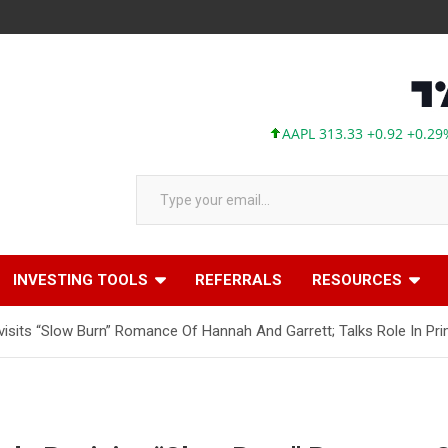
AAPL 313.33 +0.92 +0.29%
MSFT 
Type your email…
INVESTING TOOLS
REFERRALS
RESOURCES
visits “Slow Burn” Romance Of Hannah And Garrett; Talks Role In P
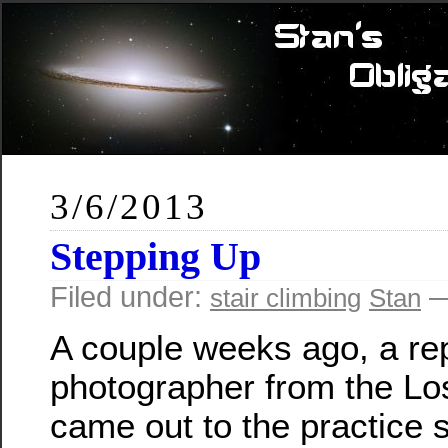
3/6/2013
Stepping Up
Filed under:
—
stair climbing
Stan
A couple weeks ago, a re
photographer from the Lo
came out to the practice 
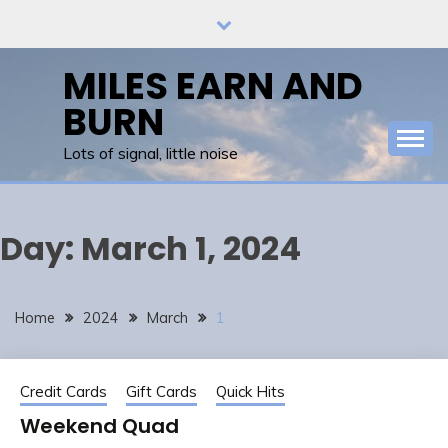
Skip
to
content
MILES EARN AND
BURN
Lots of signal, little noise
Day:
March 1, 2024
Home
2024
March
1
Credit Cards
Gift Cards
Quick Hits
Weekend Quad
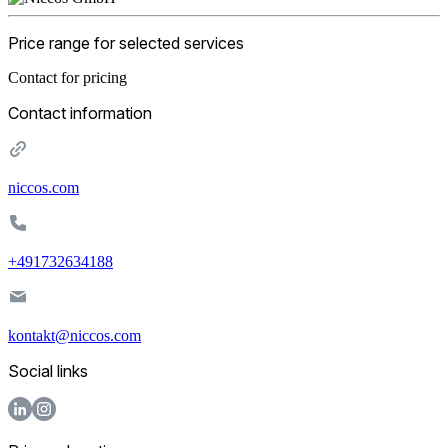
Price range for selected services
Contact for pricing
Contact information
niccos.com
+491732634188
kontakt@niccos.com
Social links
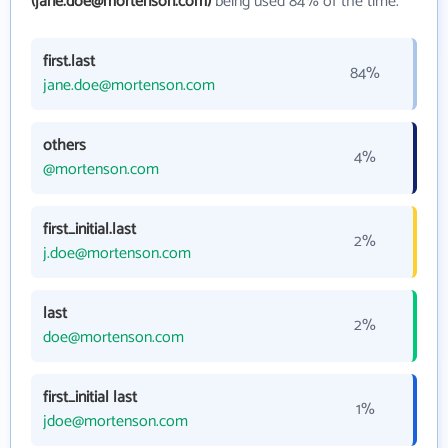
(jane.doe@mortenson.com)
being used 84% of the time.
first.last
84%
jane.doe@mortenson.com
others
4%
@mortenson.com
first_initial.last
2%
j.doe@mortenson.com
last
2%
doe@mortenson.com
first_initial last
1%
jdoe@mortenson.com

┄┄┄┄┄┄┄┄┄┄┄┄┄┄┄┄┄┄┄┄

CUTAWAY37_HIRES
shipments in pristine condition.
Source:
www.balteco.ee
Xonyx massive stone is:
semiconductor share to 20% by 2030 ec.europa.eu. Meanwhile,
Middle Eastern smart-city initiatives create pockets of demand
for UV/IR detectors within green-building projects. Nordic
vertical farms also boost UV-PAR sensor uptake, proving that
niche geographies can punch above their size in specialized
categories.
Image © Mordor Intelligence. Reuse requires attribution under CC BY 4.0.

┄┄┄┄┄┄┄┄┄┄┄┄┄┄┄┄┄┄┄┄

■ EXERCISE INSTRUCTIONS
An exact copy is needed of the entries above, starting at the line that holds "Stepping Up" and stopping at the line that holds "jdoe@mortenson.com", both kept; pictures stay out.

■ EXERCISE OUTPUT
Stepping Up
Filed under:
—
stair climbing
Stan
A couple weeks ago, a re
photographer from the Lo
came out to the practice 
Skip
to
content
MILES EARN AND
BURN
Lots of signal, little noise
Day:
March 1, 2024
Home
2024
March
1
Credit Cards
Gift Cards
Quick Hits
Weekend Quad
Price range for selected services
Contact for pricing
Contact information
niccos.com
+491732634188
kontakt@niccos.com
Social links
(jane.doe@mortenson.com)
being used 84% of the time.
first.last
84%
jane.doe@mortenson.com
others
4%
@mortenson.com
first_initial.last
2%
j.doe@mortenson.com
last
2%
doe@mortenson.com
first_initial last
1%
jdoe@mortenson.com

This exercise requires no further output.